Franc cfa: un débat surréaliste.

Il n'y a qu'en Afrique, ou du moins, au sujet de l'Afrique, qu’une monnaie du type franc Cfa, puisse exister pendant plus d'un demi-siècle, et donner lieu par la suite, à des débats sur ses avantages et ses inconvénients. Le débat sur le franc Cfa, en plein 21e siècle, est symptomatique d'une Afrique maintenue en cage, mais qui se croit en pleine libération. Place aux psychiatres.

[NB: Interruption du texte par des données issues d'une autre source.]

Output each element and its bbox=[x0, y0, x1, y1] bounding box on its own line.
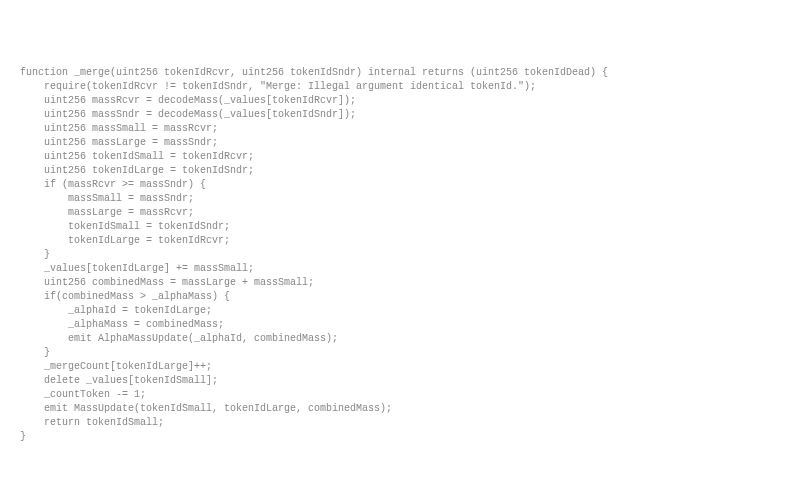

Kako Nubukpo, économiste et ex ministre togolais et Lionel Zinsou, franco-béninois et ex premier ministre béninois ont débattu sur le franc CFA à Sc Po Paris. Entre ces deux figures de l'intellectuel-type du continent Africain, Rebecca Enonchong, une entrepreneure camerounaise dont la présence aura au moins contribué à donner un peu d'humour à ce débat d'un arriérisme et d'un ennui terrifiant.

La servitude de l'Afrique ne commence pas avec l'invention du franc CFA.  Lorsqu'on observe un tantinet l'évolution de l'économie mondiale, sa nerveuse concentration, ses monopoles (Afrique du Sud par exemple ), le marché des matières premières, le marché des terres arables...Il est évident que la question du franc CFA est en réalité largement dépassée. Et l'Afrique ne l'a pas réglé. L'équation aujourd'hui doit donc se poser autrement. Et non en termes d'avantages ou inconvénients.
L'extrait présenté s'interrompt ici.